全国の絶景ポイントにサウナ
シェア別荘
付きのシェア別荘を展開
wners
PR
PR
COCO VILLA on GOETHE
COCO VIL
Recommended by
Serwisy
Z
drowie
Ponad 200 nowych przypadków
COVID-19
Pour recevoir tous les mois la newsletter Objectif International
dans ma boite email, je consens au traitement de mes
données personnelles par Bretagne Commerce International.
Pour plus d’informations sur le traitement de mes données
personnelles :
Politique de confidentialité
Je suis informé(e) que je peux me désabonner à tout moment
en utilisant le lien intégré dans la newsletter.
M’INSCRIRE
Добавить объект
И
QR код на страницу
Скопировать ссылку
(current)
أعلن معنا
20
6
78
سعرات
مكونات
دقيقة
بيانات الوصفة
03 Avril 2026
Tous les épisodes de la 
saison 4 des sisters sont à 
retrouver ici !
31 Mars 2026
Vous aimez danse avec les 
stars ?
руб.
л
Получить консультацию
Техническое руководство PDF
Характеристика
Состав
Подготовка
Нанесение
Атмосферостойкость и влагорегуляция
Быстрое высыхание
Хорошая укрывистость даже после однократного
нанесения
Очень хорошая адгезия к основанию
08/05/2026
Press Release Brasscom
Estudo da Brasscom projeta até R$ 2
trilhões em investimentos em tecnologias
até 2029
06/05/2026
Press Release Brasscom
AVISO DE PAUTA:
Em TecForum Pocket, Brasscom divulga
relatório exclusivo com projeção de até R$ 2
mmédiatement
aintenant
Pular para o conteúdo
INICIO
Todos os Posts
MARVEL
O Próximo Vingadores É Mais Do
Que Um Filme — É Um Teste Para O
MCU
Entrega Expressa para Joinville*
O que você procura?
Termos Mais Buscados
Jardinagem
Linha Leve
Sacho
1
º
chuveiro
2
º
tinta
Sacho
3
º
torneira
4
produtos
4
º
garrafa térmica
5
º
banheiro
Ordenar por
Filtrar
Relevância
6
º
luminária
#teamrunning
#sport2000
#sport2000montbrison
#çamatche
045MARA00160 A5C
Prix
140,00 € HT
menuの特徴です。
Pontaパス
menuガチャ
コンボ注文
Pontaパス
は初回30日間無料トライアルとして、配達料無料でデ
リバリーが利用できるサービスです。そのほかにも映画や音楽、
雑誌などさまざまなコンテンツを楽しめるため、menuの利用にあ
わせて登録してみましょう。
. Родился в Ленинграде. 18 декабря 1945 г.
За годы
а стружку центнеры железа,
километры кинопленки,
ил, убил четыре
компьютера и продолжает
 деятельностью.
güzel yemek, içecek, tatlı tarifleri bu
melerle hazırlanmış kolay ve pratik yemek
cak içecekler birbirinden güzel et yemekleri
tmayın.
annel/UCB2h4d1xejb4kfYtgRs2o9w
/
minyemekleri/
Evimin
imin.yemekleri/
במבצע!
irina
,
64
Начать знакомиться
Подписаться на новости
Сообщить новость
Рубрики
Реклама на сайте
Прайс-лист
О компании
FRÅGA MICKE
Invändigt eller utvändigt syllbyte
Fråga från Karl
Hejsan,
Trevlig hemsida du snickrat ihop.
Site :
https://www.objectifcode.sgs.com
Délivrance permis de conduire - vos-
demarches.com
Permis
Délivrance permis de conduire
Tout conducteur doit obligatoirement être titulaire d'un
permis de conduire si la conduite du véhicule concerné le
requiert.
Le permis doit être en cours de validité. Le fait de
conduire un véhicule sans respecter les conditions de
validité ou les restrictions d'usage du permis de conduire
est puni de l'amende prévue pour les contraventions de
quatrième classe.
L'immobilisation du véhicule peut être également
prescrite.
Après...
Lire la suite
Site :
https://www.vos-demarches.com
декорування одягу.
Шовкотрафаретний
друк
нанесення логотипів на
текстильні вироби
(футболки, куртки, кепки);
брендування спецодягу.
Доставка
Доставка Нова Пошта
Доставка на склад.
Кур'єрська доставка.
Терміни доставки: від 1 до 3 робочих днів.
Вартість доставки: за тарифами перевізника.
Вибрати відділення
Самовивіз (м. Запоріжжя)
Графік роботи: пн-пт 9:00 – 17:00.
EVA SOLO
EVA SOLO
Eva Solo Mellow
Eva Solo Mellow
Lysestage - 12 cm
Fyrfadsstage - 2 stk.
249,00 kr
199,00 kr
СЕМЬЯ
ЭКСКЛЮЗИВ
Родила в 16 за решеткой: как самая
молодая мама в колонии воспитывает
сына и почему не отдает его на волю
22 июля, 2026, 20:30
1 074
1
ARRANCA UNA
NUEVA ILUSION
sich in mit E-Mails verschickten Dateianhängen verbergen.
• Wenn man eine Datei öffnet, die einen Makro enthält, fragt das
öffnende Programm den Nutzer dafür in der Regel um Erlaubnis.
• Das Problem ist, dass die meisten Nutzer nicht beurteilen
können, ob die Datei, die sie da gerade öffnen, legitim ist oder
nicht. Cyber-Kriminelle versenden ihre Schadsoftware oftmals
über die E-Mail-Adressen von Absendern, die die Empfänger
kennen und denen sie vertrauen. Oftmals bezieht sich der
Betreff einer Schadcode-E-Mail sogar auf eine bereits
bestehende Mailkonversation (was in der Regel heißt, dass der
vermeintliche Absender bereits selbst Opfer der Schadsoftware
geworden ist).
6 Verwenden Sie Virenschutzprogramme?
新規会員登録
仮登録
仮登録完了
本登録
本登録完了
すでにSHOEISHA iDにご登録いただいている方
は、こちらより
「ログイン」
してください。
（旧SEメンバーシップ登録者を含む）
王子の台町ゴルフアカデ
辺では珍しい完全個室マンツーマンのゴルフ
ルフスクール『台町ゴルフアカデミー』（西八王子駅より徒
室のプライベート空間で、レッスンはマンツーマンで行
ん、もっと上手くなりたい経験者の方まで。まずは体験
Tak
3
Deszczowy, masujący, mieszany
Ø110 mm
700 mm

Your assignment: In the records above, find the lines containing "demarches" and copy them.

Answer for the task:
demarches.com
https://www.vos-demarches.com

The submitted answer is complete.